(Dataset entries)
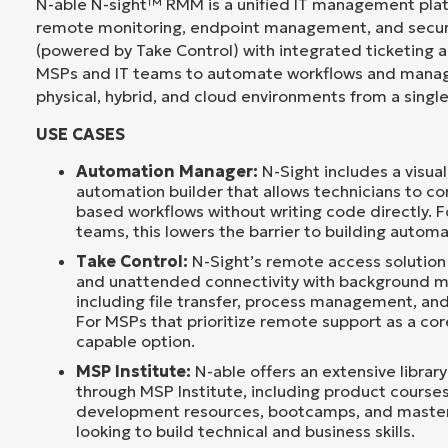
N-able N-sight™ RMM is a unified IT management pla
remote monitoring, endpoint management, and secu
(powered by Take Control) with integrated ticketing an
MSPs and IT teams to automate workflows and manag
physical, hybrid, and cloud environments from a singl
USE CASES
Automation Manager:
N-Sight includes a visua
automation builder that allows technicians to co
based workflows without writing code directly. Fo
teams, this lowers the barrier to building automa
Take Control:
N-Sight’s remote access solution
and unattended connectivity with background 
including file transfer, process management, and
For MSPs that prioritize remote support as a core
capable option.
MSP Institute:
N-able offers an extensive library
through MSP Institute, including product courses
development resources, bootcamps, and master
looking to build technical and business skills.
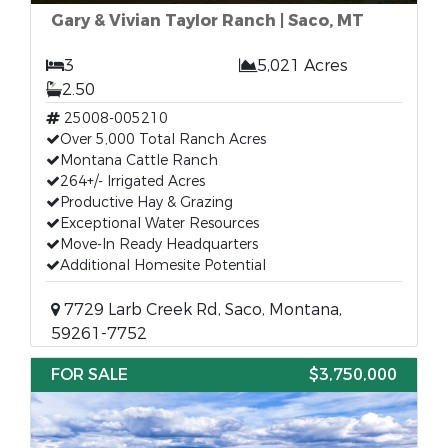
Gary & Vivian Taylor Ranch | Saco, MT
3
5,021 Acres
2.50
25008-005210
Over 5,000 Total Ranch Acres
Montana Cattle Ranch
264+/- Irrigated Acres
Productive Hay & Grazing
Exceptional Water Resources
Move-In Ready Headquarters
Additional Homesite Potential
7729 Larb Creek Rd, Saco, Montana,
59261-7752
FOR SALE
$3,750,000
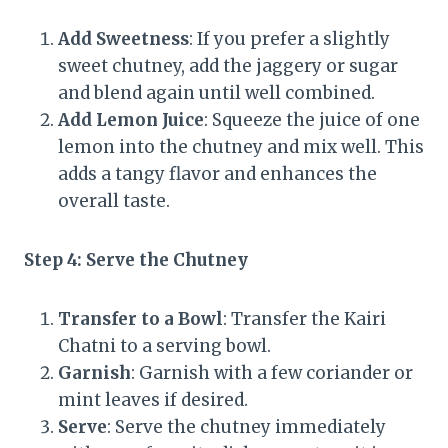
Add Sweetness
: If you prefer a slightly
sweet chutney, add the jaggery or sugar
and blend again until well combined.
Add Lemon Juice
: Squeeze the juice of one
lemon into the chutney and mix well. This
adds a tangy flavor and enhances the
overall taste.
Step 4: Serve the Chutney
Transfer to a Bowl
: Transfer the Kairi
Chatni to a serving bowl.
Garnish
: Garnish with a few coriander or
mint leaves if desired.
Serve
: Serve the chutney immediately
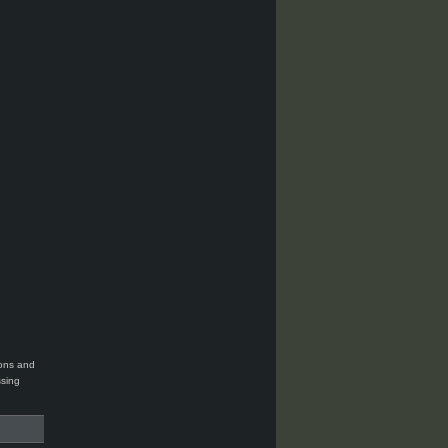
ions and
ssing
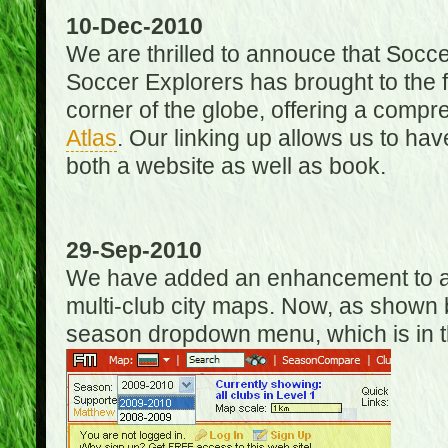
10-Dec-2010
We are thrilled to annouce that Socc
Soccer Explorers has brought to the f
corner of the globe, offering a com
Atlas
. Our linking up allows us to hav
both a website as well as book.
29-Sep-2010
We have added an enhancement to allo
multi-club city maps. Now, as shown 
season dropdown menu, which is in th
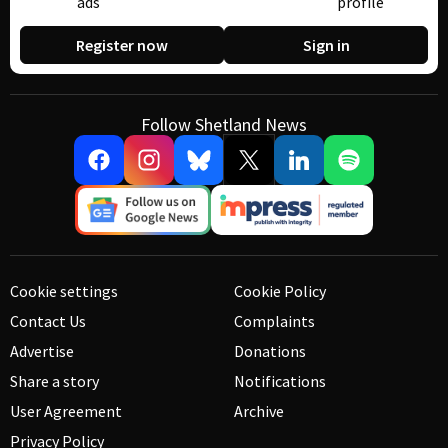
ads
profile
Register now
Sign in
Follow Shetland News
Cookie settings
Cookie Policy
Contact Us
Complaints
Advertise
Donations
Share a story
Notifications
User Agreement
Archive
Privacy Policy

...

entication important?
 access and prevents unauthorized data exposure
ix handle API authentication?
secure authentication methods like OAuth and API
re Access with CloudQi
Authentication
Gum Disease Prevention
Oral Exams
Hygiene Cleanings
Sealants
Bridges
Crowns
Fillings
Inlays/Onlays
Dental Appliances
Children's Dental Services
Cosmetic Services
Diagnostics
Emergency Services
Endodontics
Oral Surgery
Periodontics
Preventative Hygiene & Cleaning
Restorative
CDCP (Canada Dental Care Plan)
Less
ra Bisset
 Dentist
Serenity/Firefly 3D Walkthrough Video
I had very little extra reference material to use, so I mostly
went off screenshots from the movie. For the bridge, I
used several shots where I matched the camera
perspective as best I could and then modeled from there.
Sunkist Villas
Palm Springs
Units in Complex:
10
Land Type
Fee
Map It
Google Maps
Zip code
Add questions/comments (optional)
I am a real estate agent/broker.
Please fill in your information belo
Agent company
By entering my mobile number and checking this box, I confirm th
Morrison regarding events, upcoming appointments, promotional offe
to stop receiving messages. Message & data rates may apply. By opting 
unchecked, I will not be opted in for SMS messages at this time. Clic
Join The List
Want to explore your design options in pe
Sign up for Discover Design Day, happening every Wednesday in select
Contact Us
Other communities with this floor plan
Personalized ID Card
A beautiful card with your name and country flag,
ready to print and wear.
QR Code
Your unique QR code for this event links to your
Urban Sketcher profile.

• **Goal of the exercise**
Using the records above, print exactly the run of lines that starts with the line with "both a website as well as book." and goes on through the line with "Privacy Policy", pictures excluded.

• **Output of the task**
both a website as well as book.
29-Sep-2010
We have added an enhancement to allo
multi-club city maps. Now, as shown 
season dropdown menu, which is in th
ads
profile
Register now
Sign in
Follow Shetland News
Cookie settings
Cookie Policy
Contact Us
Complaints
Advertise
Donations
Share a story
Notifications
User Agreement
Archive
Privacy Policy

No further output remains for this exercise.